Pod osłoną nocy pan inżynier pokazuje pewnym panom słupki ogrodzeniowe (w ogrodzeniu od ulicy),pierwszy i ostatni,które jak pisałeś stoją prawie w całości na posesjach sąsiednich,w tym twojej.
Może już będzie rozbierał ? A może będzie ci płacił za dzierżawę,jak masz na swoim jego słupek?

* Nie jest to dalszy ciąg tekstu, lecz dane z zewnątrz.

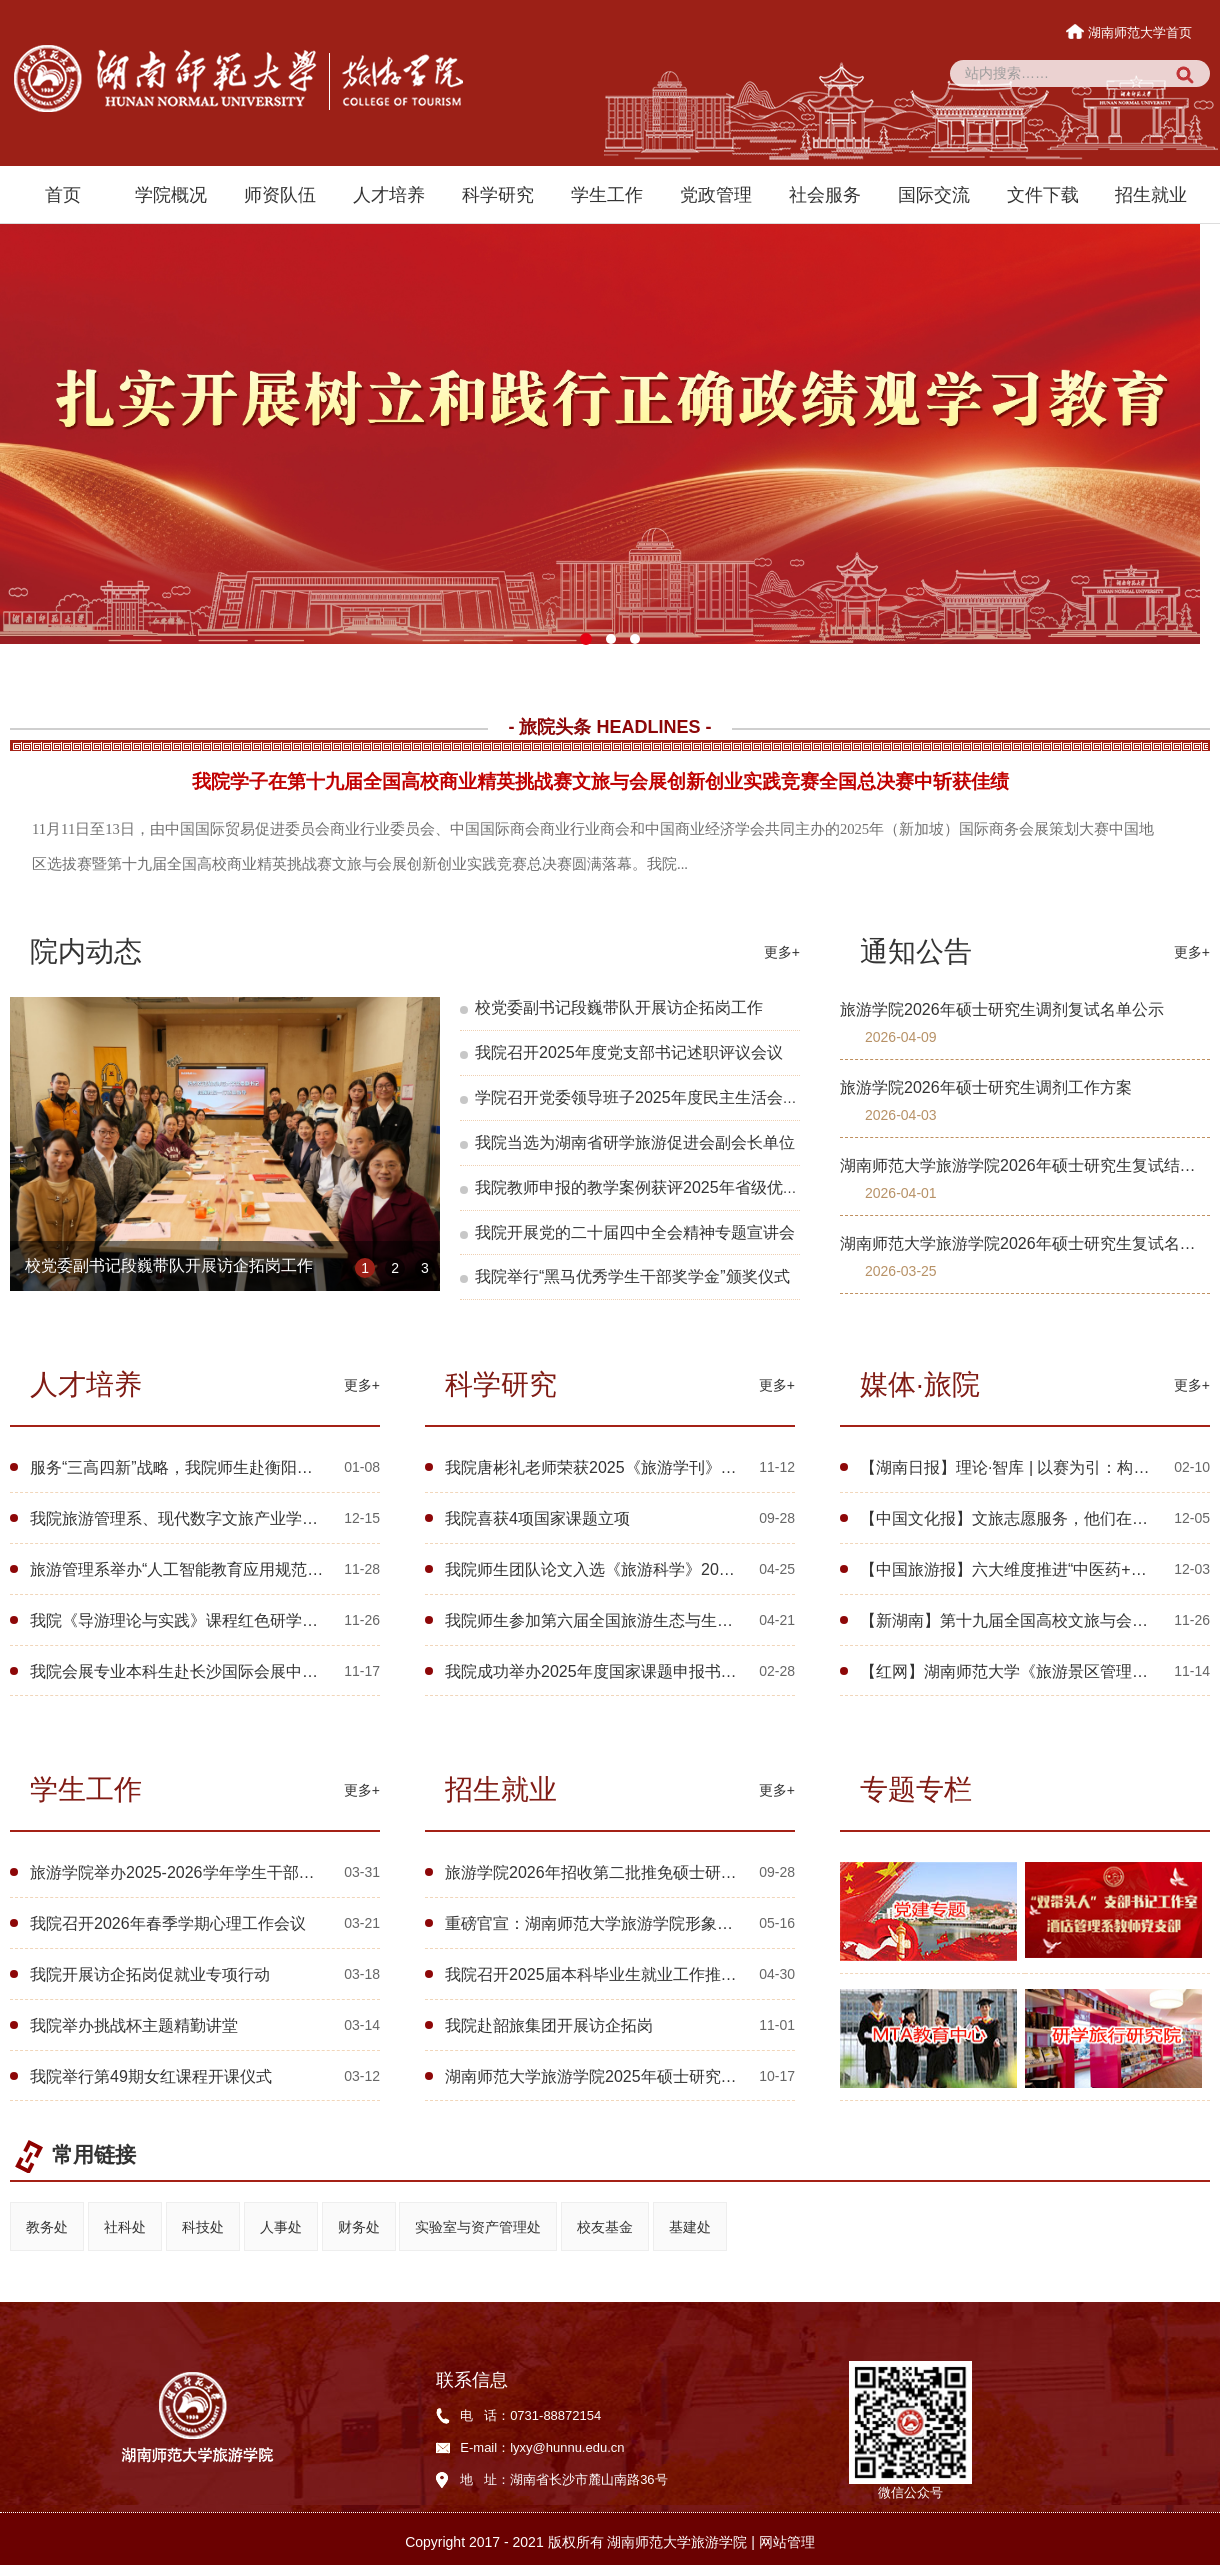 The height and width of the screenshot is (2565, 1220). I want to click on 媒体·旅院, so click(920, 1384). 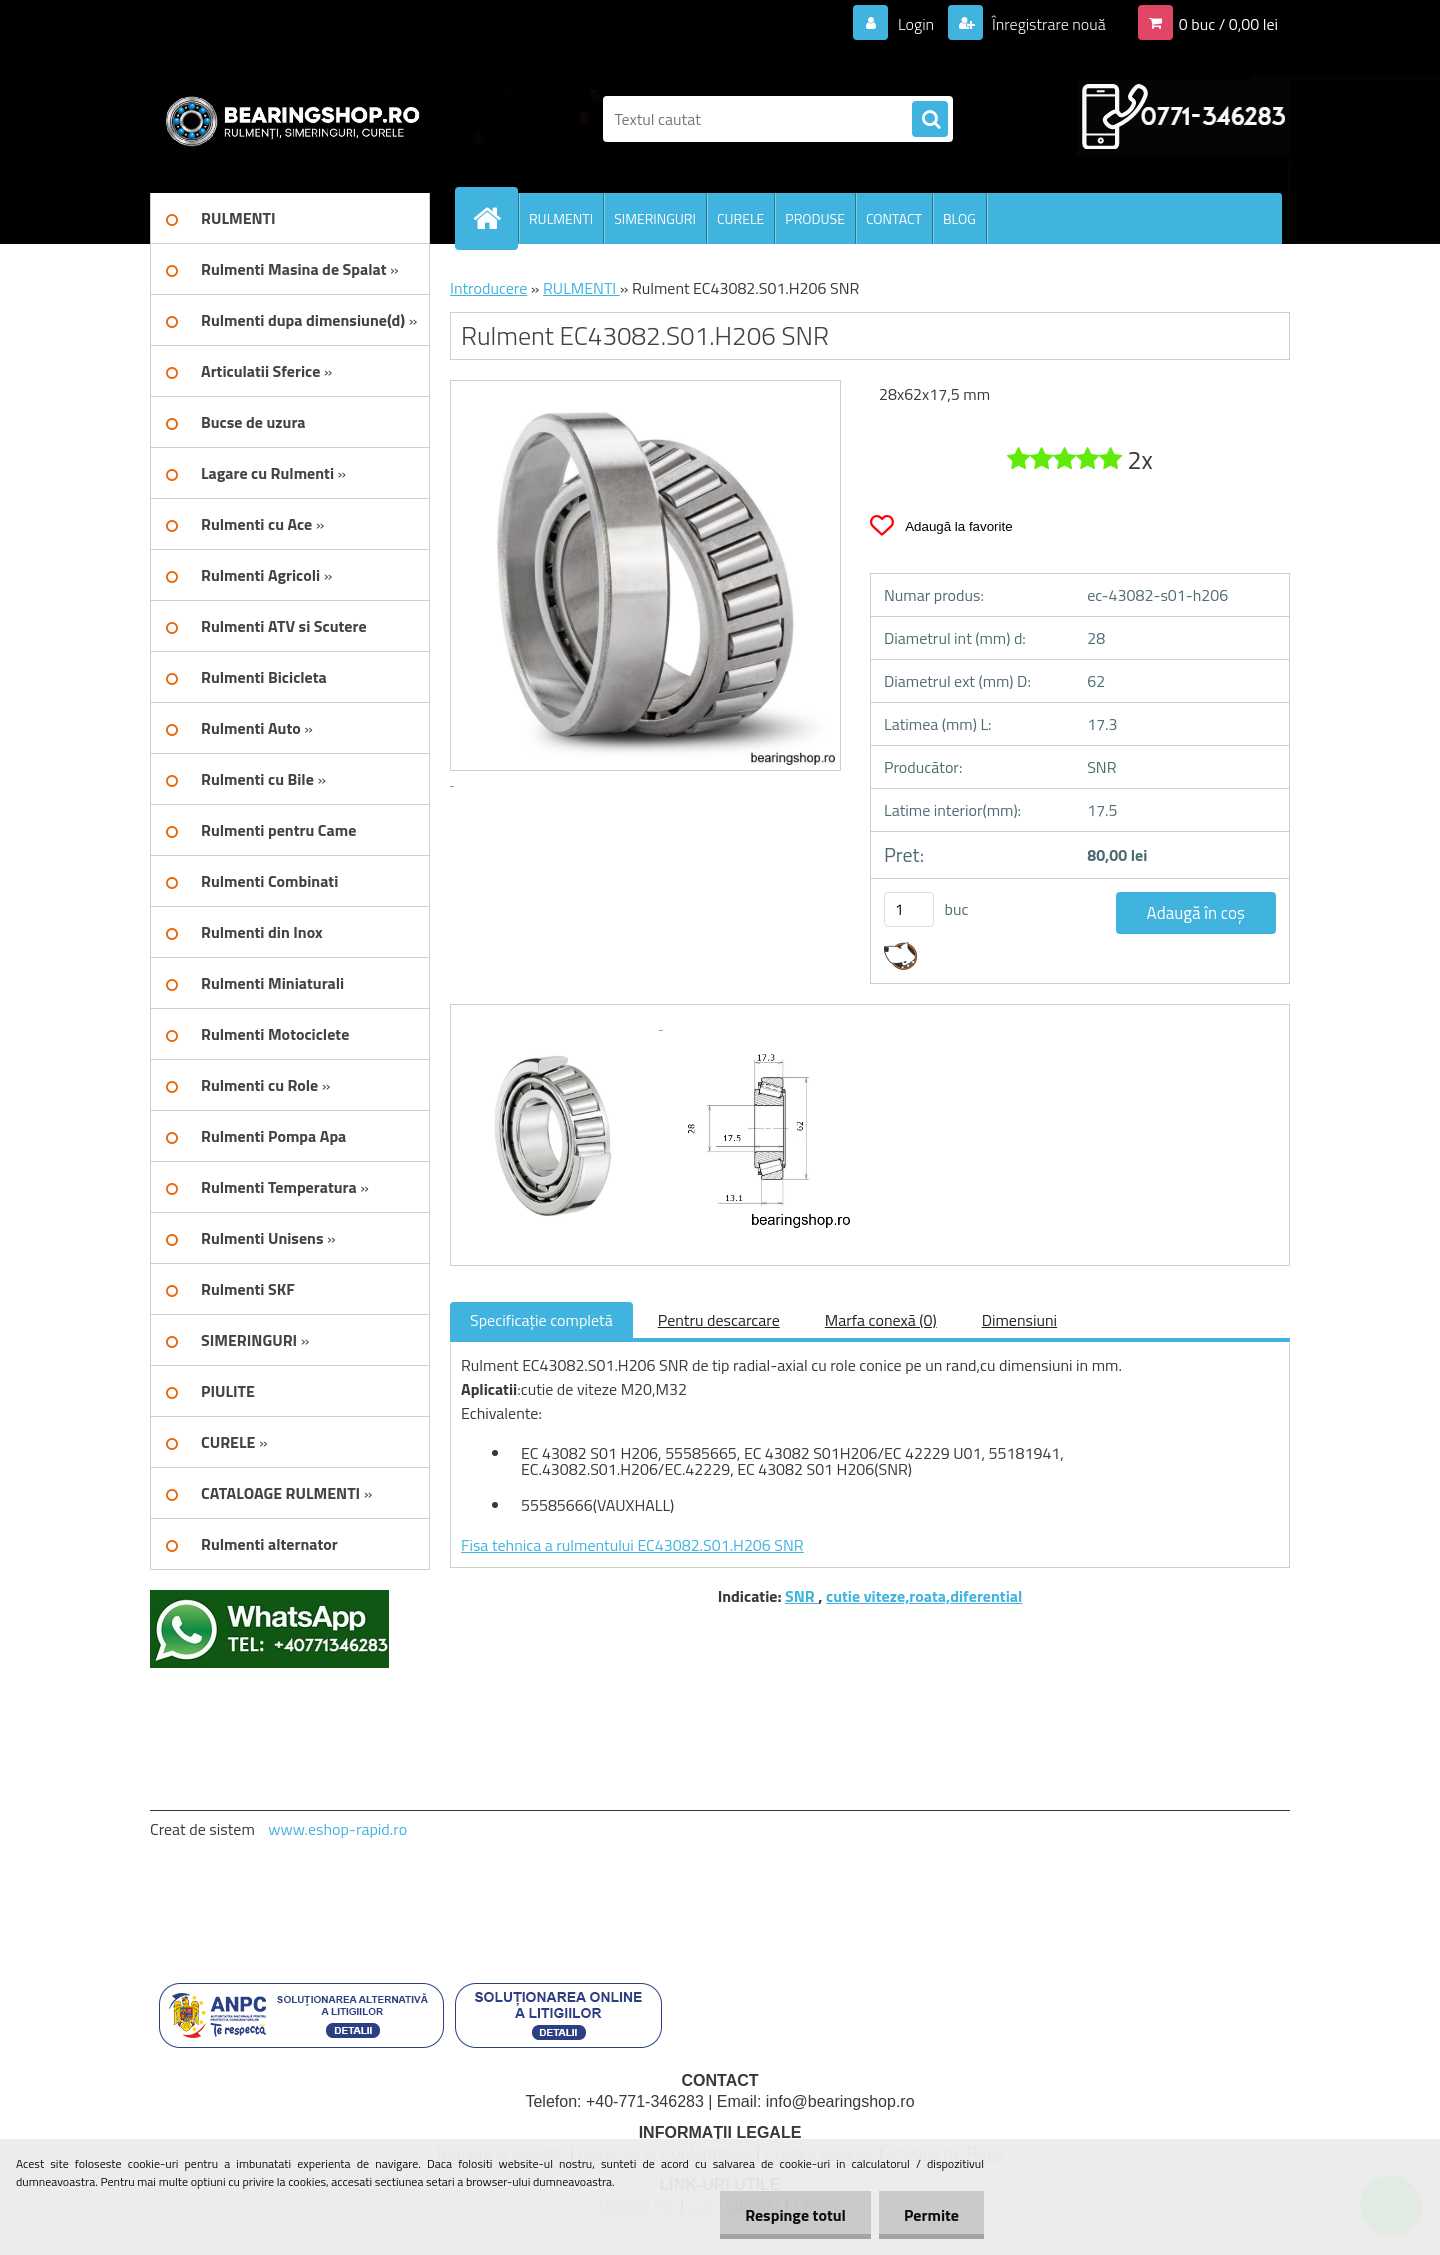 This screenshot has width=1440, height=2255. What do you see at coordinates (495, 218) in the screenshot?
I see `[Homepage]` at bounding box center [495, 218].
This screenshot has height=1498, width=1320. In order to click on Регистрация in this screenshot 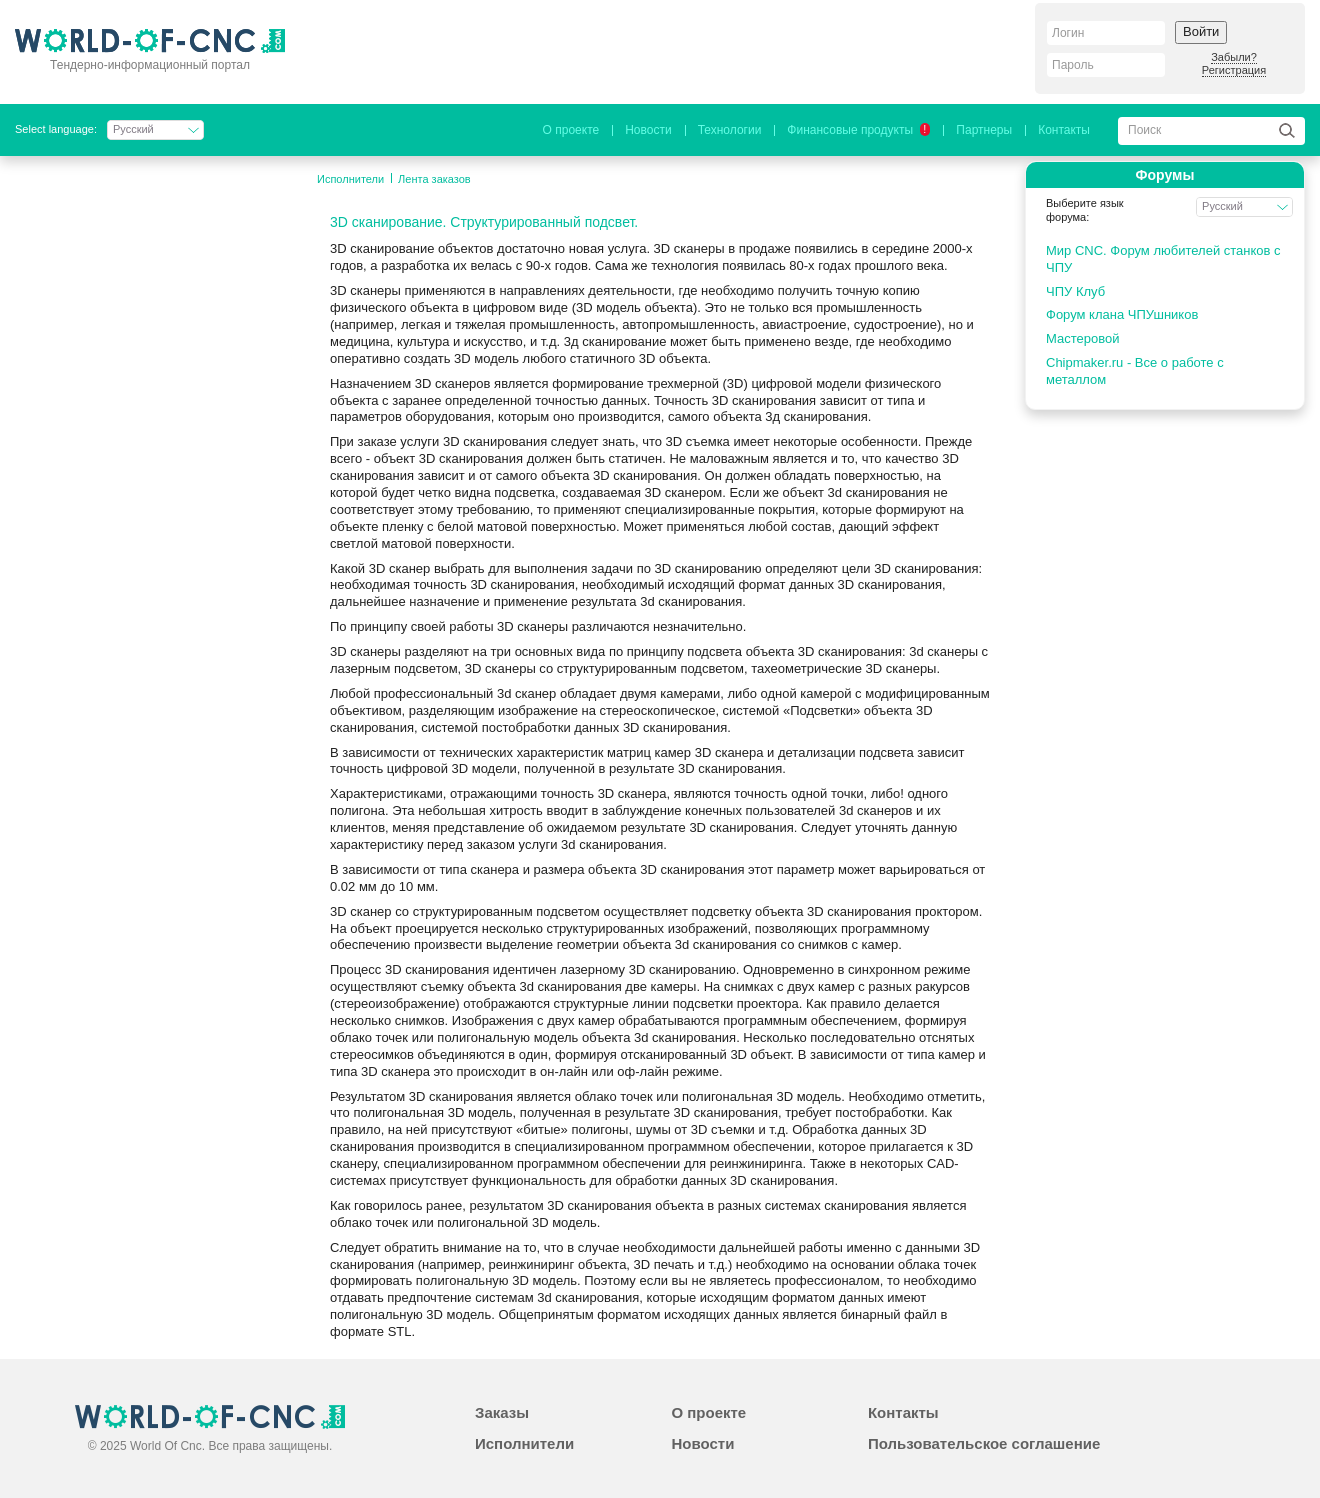 , I will do `click(1234, 70)`.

Bo i taką absurdalną wersję w podobnym przypadku słyszałem,właśnie od niego,co prawda w sprawie jego płotu od strony innego sąsiada...
Widzisz, jak to jest ?Punkt widzenia zależy od punktu siedzenia.
Jak inżynier ma źle,tak może zostać i jest głuchy i ślepy,a jak panu inżynierowi się nie zgadzał płot,a dokładnie granica,która została nim rzekomo przekroczona,kazał płacić sąsiadowi za dzierżawę....
Czy coś nowego wiadomo na temat legalizacji samowolek u pana inżyniera ? Otrzymał już nakaz zamurowania okien i zrobienia projektu jego nielegalnego ganku w celu legalizacji samowoli ?
Bardzo mnie ten temat interesuje, oczywiście nie tylko mnie...
Polecam dyskutantom przeczytać ten artykuł http://biz.blox.pl/2011/01/Zgoda-buduje-wbrew-przepisom.html
ze zwróceniem szczególnej uwagi na interesującą dyskusję pod artykułem w komentarzach.